WORK INSTRUCTION: Every entry must be transcribed exactly. Pictures are not part of the copy.

DATA SHOWN:
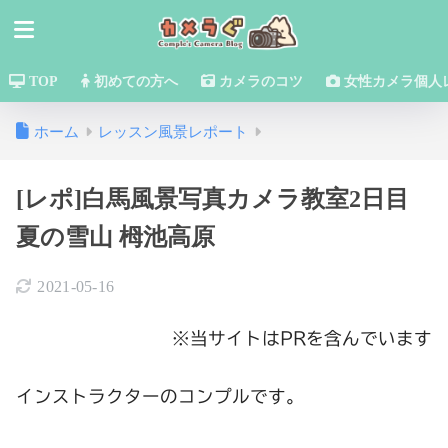
TOP
初めての方へ
カメラのコツ
女性カメラ個人
ホーム
レッスン風景レポート
[レポ]白馬風景写真カメラ教室2日目
夏の雪山 栂池高原
2021-05-16
※当サイトはPRを含んでいます
インストラクターのコンプルです。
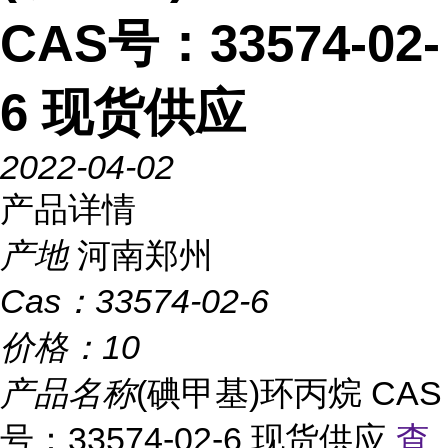
CAS号：33574-02-
6 现货供应
2022-04-02
产品详情
产地
河南郑州
Cas：
33574-02-6
价格：
10
产品名称
(碘甲基)环丙烷 CAS
号：33574-02-6 现货供应
查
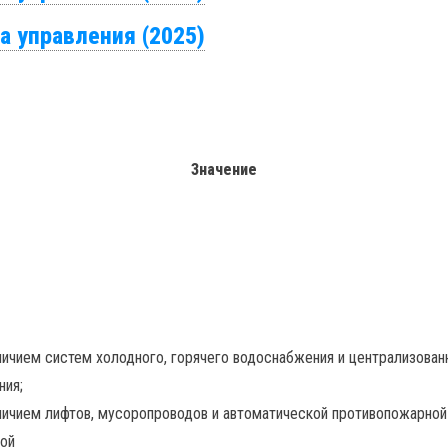
а управления (2025)
Значение
личием систем холодного, горячего водоснабжения и централизован
ния;
личием лифтов, мусоропроводов и автоматической противопожарной
ой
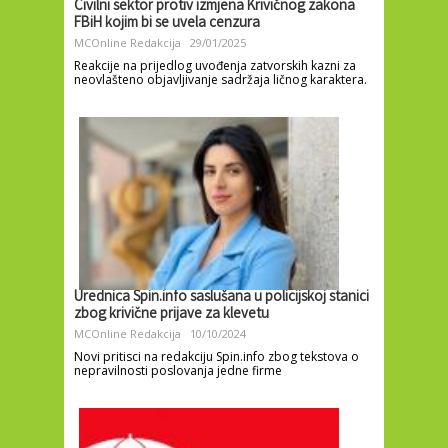
Civilni sektor protiv izmjena Krivičnog zakona
FBiH kojim bi se uvela cenzura
MCOnline Redakcija
29/01/2025
Reakcije na prijedlog uvođenja zatvorskih kazni za
neovlašteno objavljivanje sadržaja ličnog karaktera.
Urednica Spin.info saslušana u policijskoj stanici
zbog krivične prijave za klevetu
MCOnline Redakcija
10/10/2024
Novi pritisci na redakciju Spin.info zbog tekstova o
nepravilnosti poslovanja jedne firme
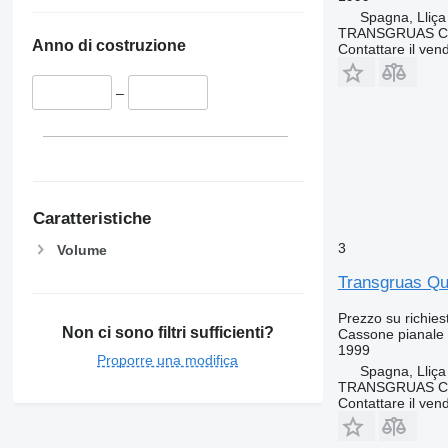
Spagna, Lliça
TRANSGRUAS CIA
Anno di costruzione
Contattare il vend
–
Caratteristiche
3
Volume
Transgruas Qu
Prezzo su richies
Non ci sono filtri sufficienti?
Cassone pianale
1999
Proporre una modifica
Spagna, Lliça
TRANSGRUAS CIA
Contattare il vend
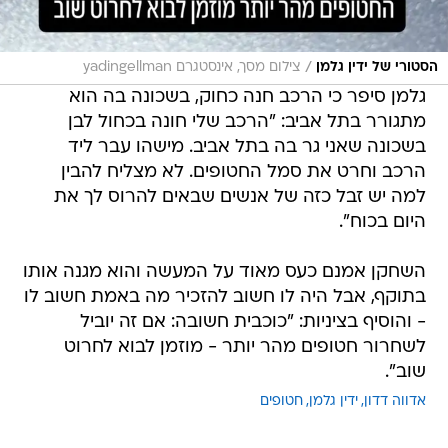
/
הסטורי של ידין גלמן
צילום מסך, אינסטגרם yadingellman
גלמן סיפר כי הרכב חנה כחוק, בשכונה בה הוא
מתגורר בתל אביב: "הרכב שלי חונה בכחול לבן
בשכונה שאני גר בה בתל אביב. מישהו עבר ליד
הרכב וחרט את סמל החטופים. לא מצליח להבין
למה יש זבל כזה של אנשים שבאים להרוס לך את
היום בכוח".
השחקן אמנם כעס מאוד על המעשה והוא מגנה אותו
בתוקף, אבל היה לו חשוב להזכיר מה באמת חשוב לו
- והוסיף בציניות: "כוכבית חשובה: אם זה יוביל
לשחרור חטופים מהר יותר - מוזמן לבוא לחרוט
שוב".
אדווה דדון
ידין גלמן
חטופים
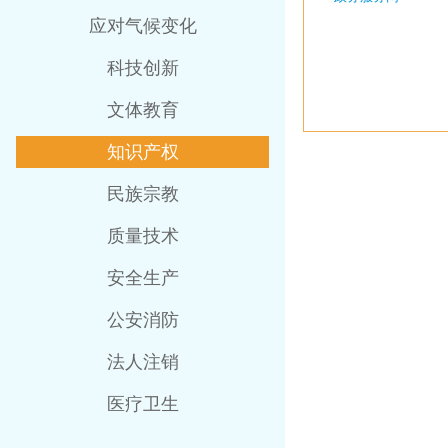
应对气候变化
科技创新
文体教育
知识产权
民族宗教
质量技术
安全生产
公安消防
法人注销
医疗卫生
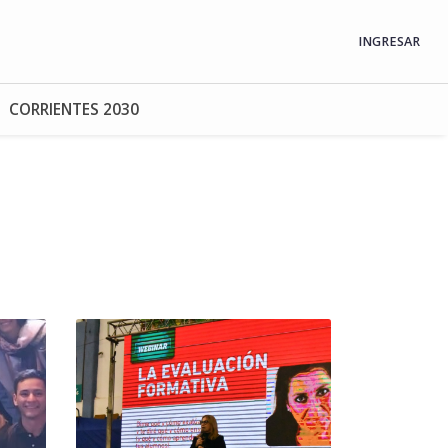
INGRESAR
CORRIENTES 2030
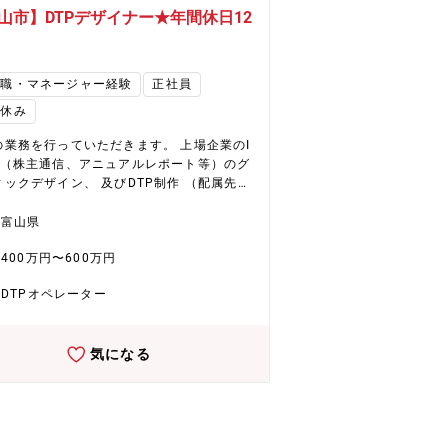
山市】DTPデザイナー★年間休日12
！
理職・マネージャー経験
正社員
日休み
業務を行っていただきます。 上場企業のI
料（株主通信、アニュアルレポート等）のグ
ックデザイン、 及びDTP制作 （配属先）
作部 約50名
富山県
400万円〜600万円
DTPオペレーター
気になる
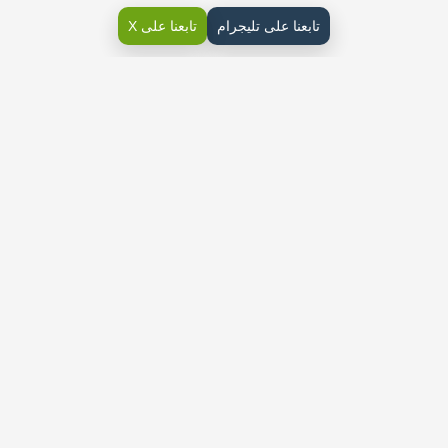
تابعنا على تليجرام
تابعنا على X
اختبار التربية الفنية رابع ابتدائي ف3
تحميل حلول أسئلة اختبار التربية الفنية رابع ابتدائي ف3 الفصل الثالث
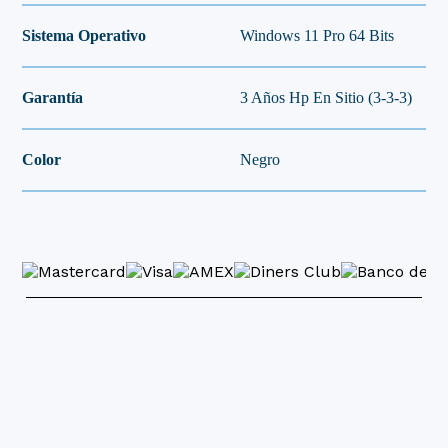
Sistema Operativo
Windows 11 Pro 64 Bits
Garantía
3 Años Hp En Sitio (3-3-3)
Color
Negro
Garantía directa con fabricante
Pagos seguros y con total confianza
Asesoría rápida: Lunes a sábado 8:00 am –
7:00 pm
Soporte Técnico
Autorizado y certificado por las fábricas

EXERCISE RESULT:
TOP
初めての方へ
カメラのコツ
女性カメラ個人
ホーム
レッスン風景レポート
[レポ]白馬風景写真カメラ教室2日目
夏の雪山 栂池高原
2021-05-16
※当サイトはPRを含んでいます
インストラクターのコンプルです。
CAS号：33574-02-
6 现货供应
2022-04-02
产品详情
产地
河南郑州
Cas：
33574-02-6
价格：
10
产品名称
(碘甲基)环丙烷 CAS
号：33574-02-6 现货供应
查
а управления (2025)
Значение
личием систем холодного, горячего водоснабжения и централизован
ния;
личием лифтов, мусоропроводов и автоматической противопожарной
ой
Civilni sektor protiv izmjena Krivičnog zakona
FBiH kojim bi se uvela cenzura
MCOnline Redakcija
29/01/2025
Reakcije na prijedlog uvođenja zatvorskih kazni za
neovlašteno objavljivanje sadržaja ličnog karaktera.
Urednica Spin.info saslušana u policijskoj stanici
zbog krivične prijave za klevetu
MCOnline Redakcija
10/10/2024
Novi pritisci na redakciju Spin.info zbog tekstova o
nepravilnosti poslovanja jedne firme
Spagna, Lliça
TRANSGRUAS CIA
Anno di costruzione
Contattare il vend
–
Caratteristiche
3
Volume
Transgruas Qu
Prezzo su richies
Non ci sono filtri sufficienti?
Cassone pianale
1999
Proporre una modifica
Spagna, Lliça
TRANSGRUAS CIA
Contattare il vend
/
הסטורי של ידין גלמן
צילום מסך, אינסטגרם yadingellman
גלמן סיפר כי הרכב חנה כחוק, בשכונה בה הוא
מתגורר בתל אביב: "הרכב שלי חונה בכחול לבן
בשכונה שאני גר בה בתל אביב. מישהו עבר ליד
הרכב וחרט את סמל החטופים. לא מצליח להבין
למה יש זבל כזה של אנשים שבאים להרוס לך את
היום בכוח".
השחקן אמנם כעס מאוד על המעשה והוא מגנה אותו
בתוקף, אבל היה לו חשוב להזכיר מה באמת חשוב לו
- והוסיף בציניות: "כוכבית חשובה: אם זה יוביל
לשחרור חטופים מהר יותר - מוזמן לבוא לחרוט
שוב".
אדווה דדון
ידין גלמן
חטופים
应对气候变化
科技创新
文体教育
知识产权
民族宗教
质量技术
安全生产
公安消防
法人注销
医疗卫生
INGRESAR
CORRIENTES 2030
山市】DTPデザイナー★年間休日12
！
理職・マネージャー経験
正社員
日休み
業務を行っていただきます。 上場企業のI
料（株主通信、アニュアルレポート等）のグ
ックデザイン、 及びDTP制作 （配属先）
作部 約50名
富山県
400万円〜600万円
DTPオペレーター
気になる
تابعنا على تليجرام
تابعنا على X
اختبار التربية الفنية رابع ابتدائي ف3
تحميل حلول أسئلة اختبار التربية الفنية رابع ابتدائي ف3 الفصل الثالث
Sistema Operativo
Windows 11 Pro 64 Bits
Garantía
3 Años Hp En Sitio (3-3-3)
Color
Negro
Garantía directa con fabricante
Pagos seguros y con total confianza
Asesoría rápida: Lunes a sábado 8:00 am –
7:00 pm
Soporte Técnico
Autorizado y certificado por las fábricas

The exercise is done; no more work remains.